I don't know of any 180B models that outperform gpt-3.5, including Falcon (according to benchmarks).

There are fine-tuned 70B models have higher benchmark scores than gpt-3.5, and when quantized they can run on a 64GB Macbook.

https://huggingface.co/spaces/HuggingFaceH4/open_llm_leaderb...

https://huggingface.co/spaces/gsaivinay/open_llm_leaderboard


Benchmarks don't necessarily reflect real-world performance. Especially given that they poorly measure more esoteric aspects of the model that, for now, can only be judged qualitatively. I would wait for a bit to see what the community comes up with before writing off Falcon-180B.


Note that quantization has serious impact on the models capabilities.

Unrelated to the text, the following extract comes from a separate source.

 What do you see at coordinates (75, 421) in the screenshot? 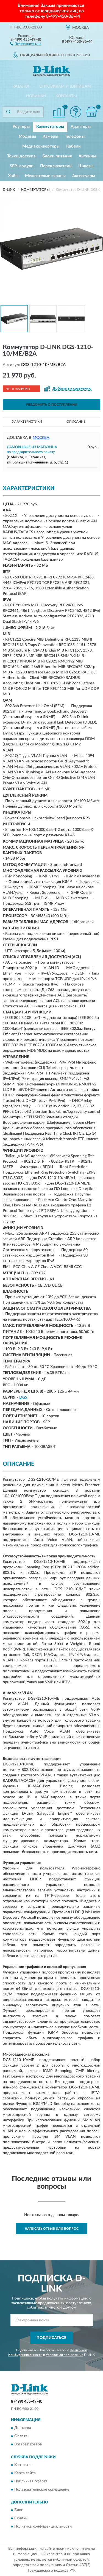
I see `Описание [button]` at bounding box center [75, 421].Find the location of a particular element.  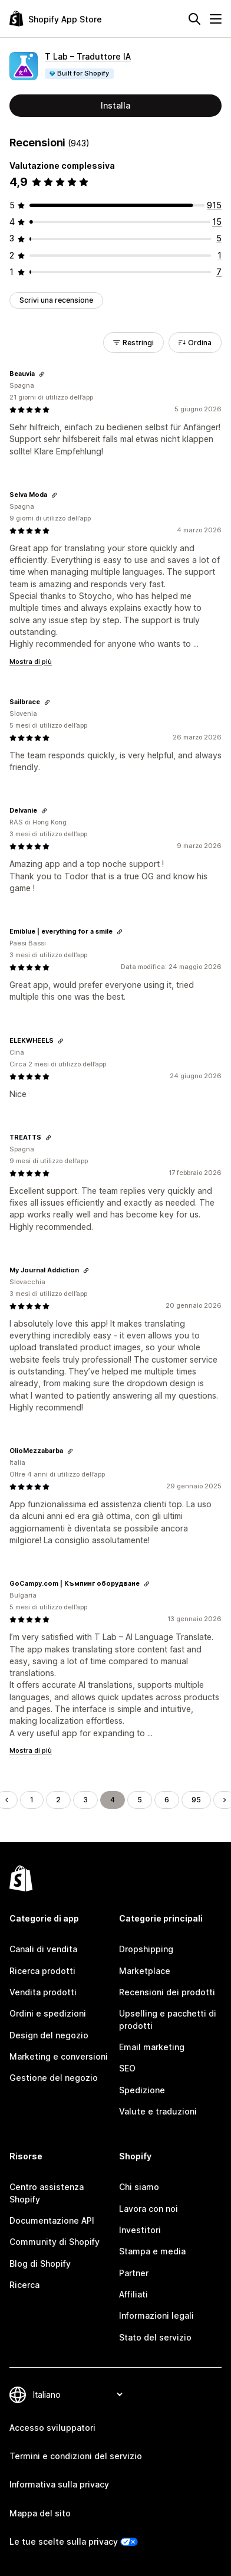

Centro assistenza Shopify is located at coordinates (46, 2193).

> Apple is already deploying smaller LLMs to macOS

hm?


I've only dabbled in development in xcode a little. Most of my programming on my M1 are C and Rust programs. But the tooling for apple apps (macOS, iOS, etc) in xcode make it pretty easy with Core ML to make some models and bundle it into your app to run locally on the device it gets installed on. At least that is my understanding on playing with it (someone with more experience with CoreML correct me if I am wrong on that). So its not just Apple themselves, but they make it easier for developers to do it also.


Their improvements to the keyboard auto-correction features is coming to their new software as an on-device LLM. Basically, it looks like they're improving the neural engines on their chips, over time, to start running more LLMs on-device to ensure user data privacy.

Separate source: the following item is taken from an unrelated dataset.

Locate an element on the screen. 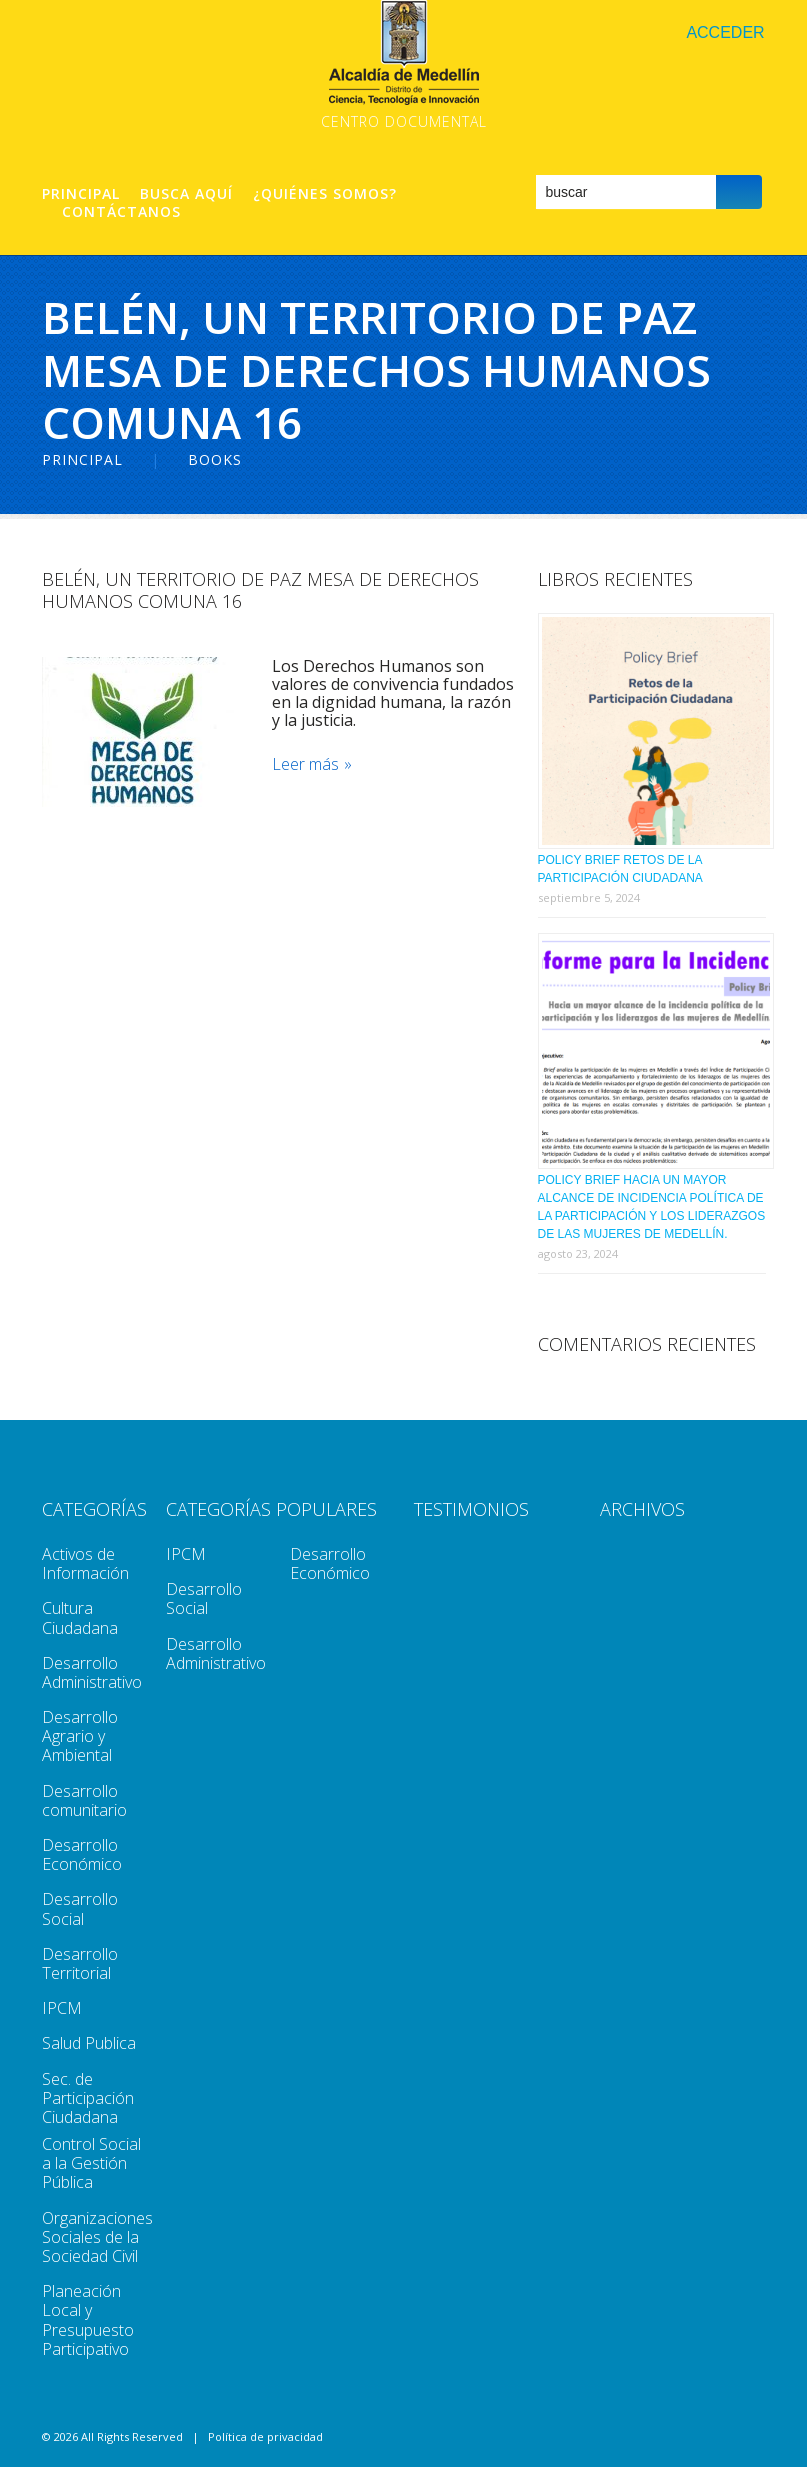  Principal is located at coordinates (81, 194).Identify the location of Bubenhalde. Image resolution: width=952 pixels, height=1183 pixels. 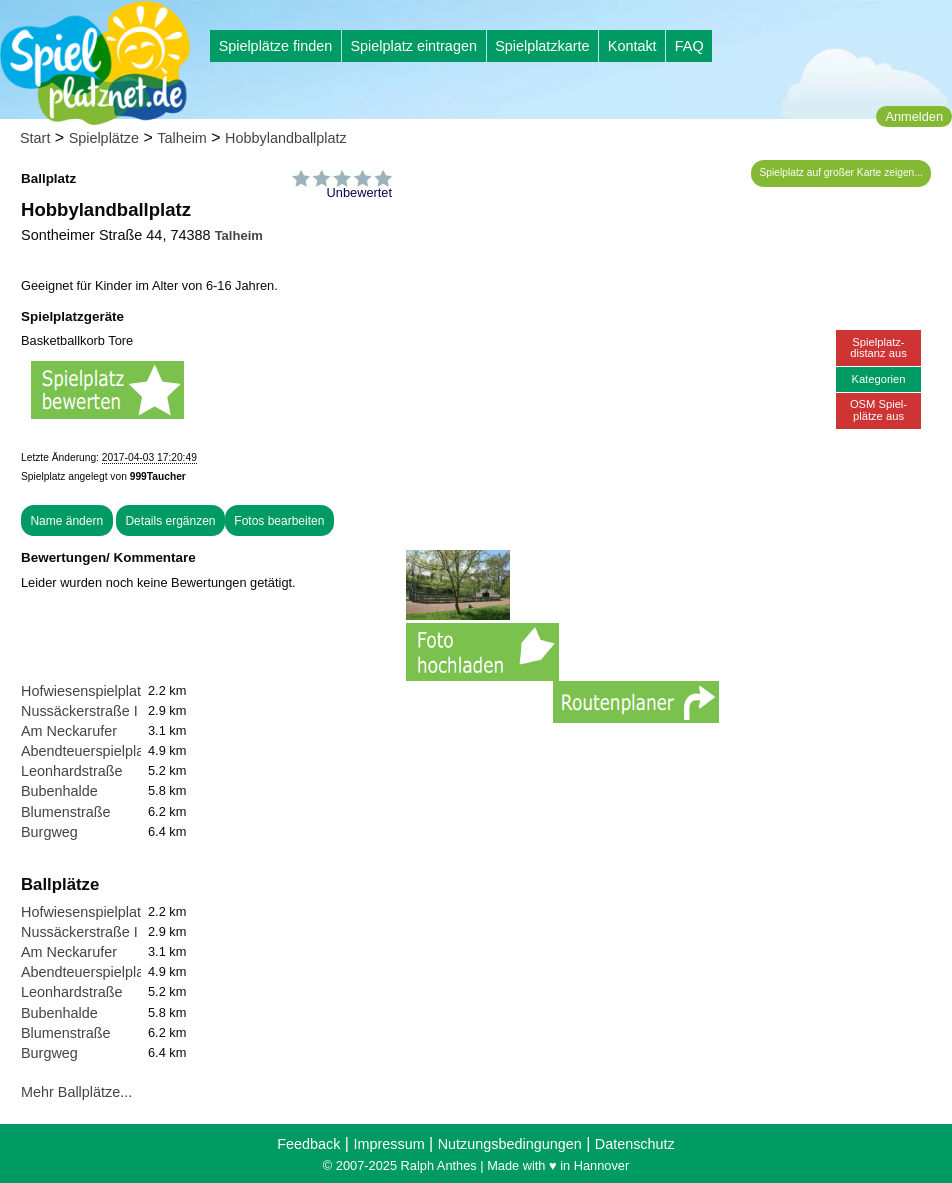
(59, 791).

I don't know about macOS but they are supposedly including a local, transformer-based language model for autocorrect in iOS 17


That’s a bingo!

This year we have seen consumer prices for RAM hit 64GB (2x32GB) for less than $100.

I wouldn’t extrapolate memory price trends for the next 10 years because we are getting into weird territory but from the perspective of product design it’s an enticing prospect.


It's nice, but my Skylake laptop from 2016 also has pretty good llama.cpp acceleration. It might not drive the next hardware cycle as much as memory and storage constraints will.